In the news today: Toronto's decriminalization bid concerned feds

Here is a roundup of stories from The Canadian Press designed to bring you up to speed on what you need to know today...

Addictions minister had 'deep concerns' with Toronto's decriminalization pitch

Federal Addictions Minister Ya'ara Saks says she had "deep concerns" about the lack of limits Toronto put on its now-rejected pitch to decriminalize the possession of illegal drugs — and the city health agency's refusal to make any changes. Earlier this month, Saks told reporters that Toronto Public Health's long-standing application was "dormant," then announced its denial days later, on a Friday evening before a long weekend. The minister now says the proposal did not include age restrictions or limits on the amount of drugs a person could have in their possession.
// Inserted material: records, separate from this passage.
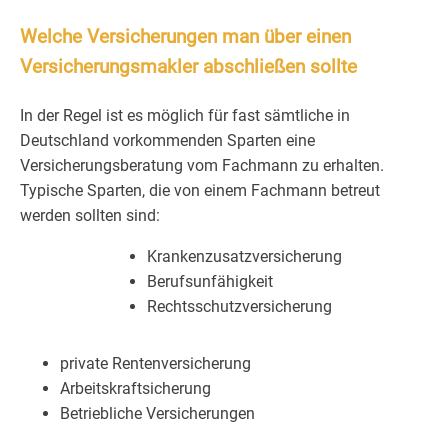
Welche Versicherungen man über einen
Versicherungsmakler abschließen sollte
In der Regel ist es möglich für fast sämtliche in
Deutschland vorkommenden Sparten eine
Versicherungsberatung vom Fachmann zu erhalten.
Typische Sparten, die von einem Fachmann betreut
werden sollten sind:
Krankenzusatzversicherung
Berufsunfähigkeit
Rechtsschutzversicherung
private Rentenversicherung
Arbeitskraftsicherung
Betriebliche Versicherungen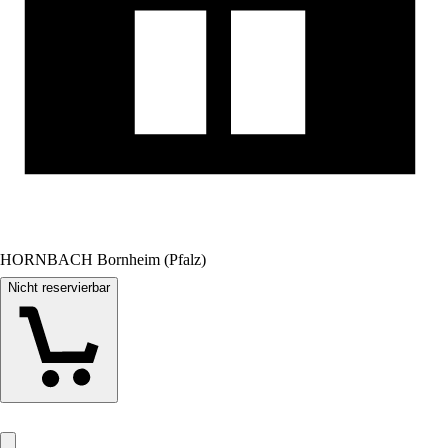
HORNBACH Bornheim (Pfalz)
Nicht reservierbar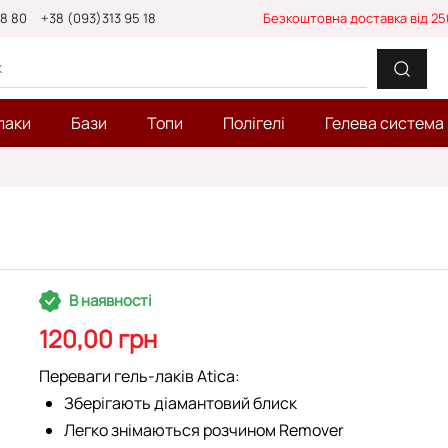
88 80
+38 (093)313 95 18
Безкоштовна доставка від 25
лаки
Бази
Топи
Полігелі
Гелева система
В наявності
120,00 грн
Переваги гель-лаків Atica:
Зберігають діамантовий блиск
Легко знімаються розчином Remover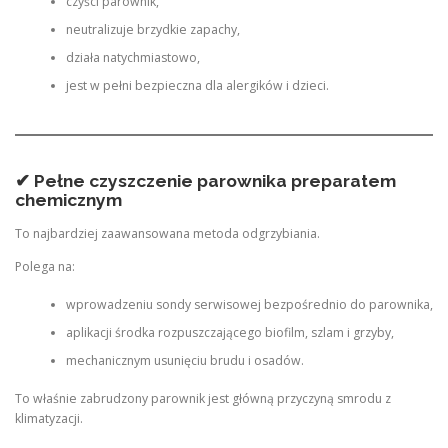
czyści parownik,
neutralizuje brzydkie zapachy,
działa natychmiastowo,
jest w pełni bezpieczna dla alergików i dzieci.
✔ Pełne czyszczenie parownika preparatem
chemicznym
To najbardziej zaawansowana metoda odgrzybiania.
Polega na:
wprowadzeniu sondy serwisowej bezpośrednio do parownika,
aplikacji środka rozpuszczającego biofilm, szlam i grzyby,
mechanicznym usunięciu brudu i osadów.
To właśnie zabrudzony parownik jest główną przyczyną smrodu z
klimatyzacji.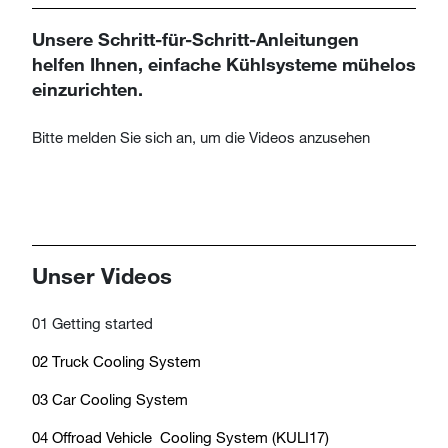
Unsere Schritt-für-Schritt-Anleitungen
helfen Ihnen, einfache Kühlsysteme mühelos
einzurichten.
Bitte melden Sie sich an, um die Videos anzusehen
Unser Videos
01 Getting started
02 Truck Cooling System
03 Car Cooling System
04 Offroad Vehicle Cooling System (KULI17)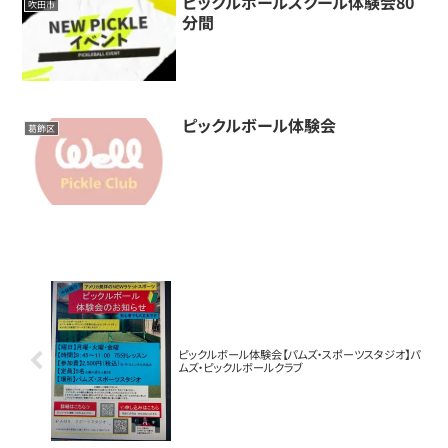
ピックルボールスクール体験会80
吹田市
分間
ピックルボール体験会
葛飾区
ピックルボール体験会【パムズ・スポーツスタジオ】パ
ムズ・ピックルボールクラブ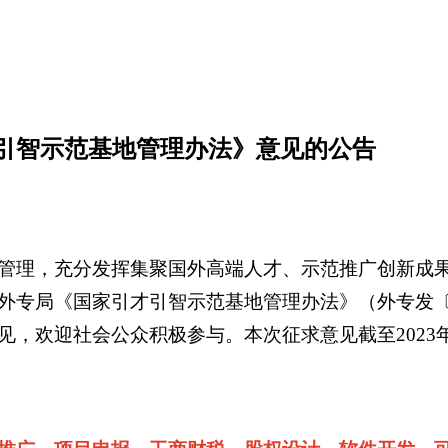
引智示范基地管理办法》意见的公告
管理，充分发挥集聚国外高端人才、示范推广创新成
专局《国家引才引智示范基地管理办法》（外专发〔2
欢迎社会公众积极参与。本次征求意见截至2023年10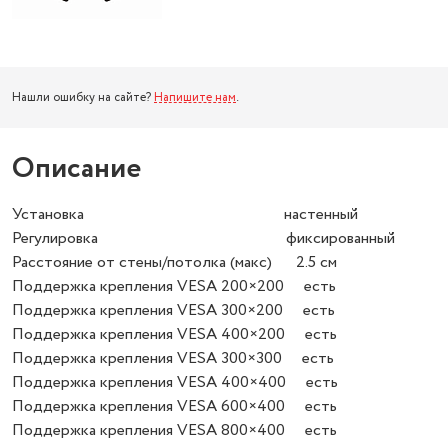
Нашли ошибку на сайте?
Напишите нам
.
Описание
Установка настенный
Регулировка фиксированный
Расстояние от стены/потолка (макс) 2.5 см
Поддержка крепления VESA 200×200 есть
Поддержка крепления VESA 300×200 есть
Поддержка крепления VESA 400×200 есть
Поддержка крепления VESA 300×300 есть
Поддержка крепления VESA 400×400 есть
Поддержка крепления VESA 600×400 есть
Поддержка крепления VESA 800×400 есть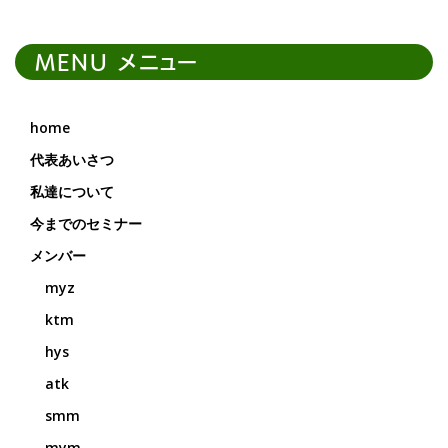
MENU メニュー
home
代表あいさつ
私達について
今までのセミナー
メンバー
myz
ktm
hys
atk
smm
mym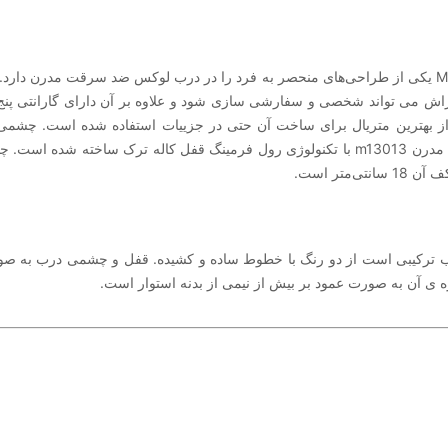
 از بهترین متریال برای ساخت آن حتی در جزییات استفاده شده است. چش
سانتی‌متر است.
ب ترکیبی است از دو رنگ با خطوط ساده و کشیده. قفل و چشمی درب به صو
 ی آن به صورت عمود بر بیش از نیمی از بدنه استوار است.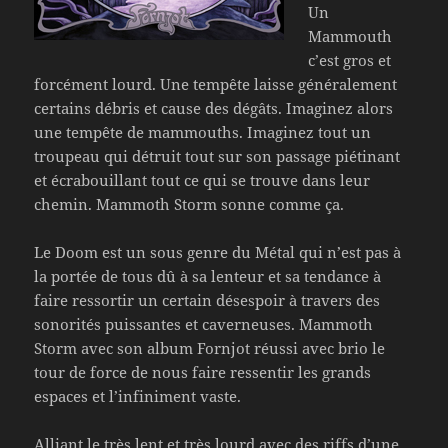
Un
Mammouth
c’est gros et
forcément lourd. Une tempête laisse généralement
certains débris et cause des dégâts. Imaginez alors
une tempête de mammouths. Imaginez tout un
troupeau qui détruit tout sur son passage piétinant
et écrabouillant tout ce qui se trouve dans leur
chemin. Mammoth Storm sonne comme ça.
Le Doom est un sous genre du Métal qui n’est pas à
la portée de tous dû à sa lenteur et sa tendance à
faire ressortir un certain désespoir à travers des
sonorités puissantes et caverneuses. Mammoth
Storm avec son album Fornjot réussi avec brio le
tour de force de nous faire ressentir les grands
espaces et l’infiniment vaste.
Alliant le très lent et très lourd avec des riffs d’une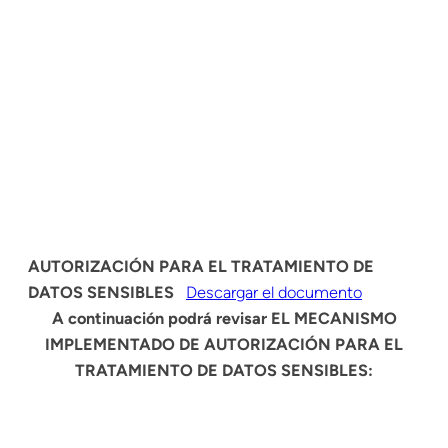
AUTORIZACIÓN PARA EL TRATAMIENTO DE
DATOS SENSIBLES
Descargar el documento
A continuación podrá revisar EL MECANISMO
IMPLEMENTADO DE AUTORIZACIÓN PARA EL
TRATAMIENTO DE DATOS SENSIBLES: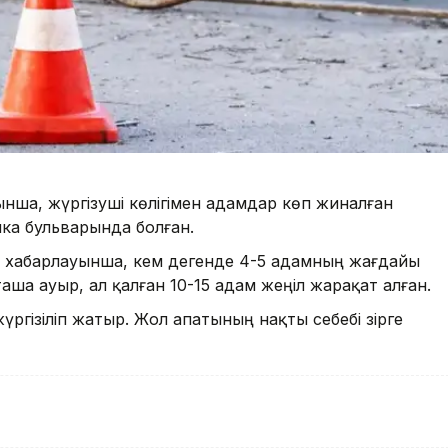
ынша, жүргізуші көлігімен адамдар көп жиналған
ика бульварында болған.
ң хабарлауынша, кем дегенде 4-5 адамның жағдайы
аша ауыр, ал қалған 10-15 адам жеңіл жарақат алған.
ргізіліп жатыр. Жол апатының нақты себебі әзірге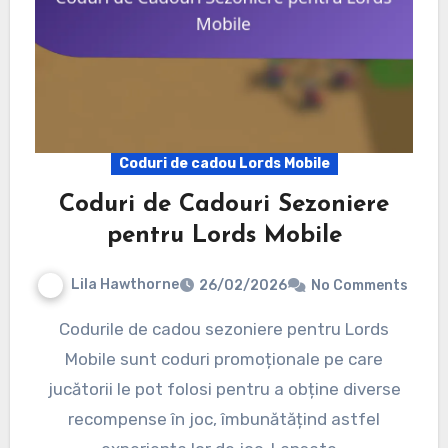
Coduri de cadou Lords Mobile
Coduri de Cadouri Sezoniere
pentru Lords Mobile
Lila Hawthorne
26/02/2026
No Comments
Codurile de cadou sezoniere pentru Lords
Mobile sunt coduri promoționale pe care
jucătorii le pot folosi pentru a obține diverse
recompense în joc, îmbunătățind astfel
Unknown Newfoundland soldier's remains coming home

The remains of an unknown Newfoundland soldier who died in France during the First World War are expected to arrive Saturday in St. John’s. Preparations are being made for a solemn reburial ceremony on July 1. In Newfoundland and Labrador, July 1st is Memorial Day, a time to remember the hundreds of young men from the Newfoundland Regiment who died on that day in 1916, during a disastrous battle at Beaumont-Hamel. On Saturday, the government of France is expected to formally transfer the remains to the governments of Canada and Newfoundland and Labrador during a repatriation ceremony at Beaumont-Hamel.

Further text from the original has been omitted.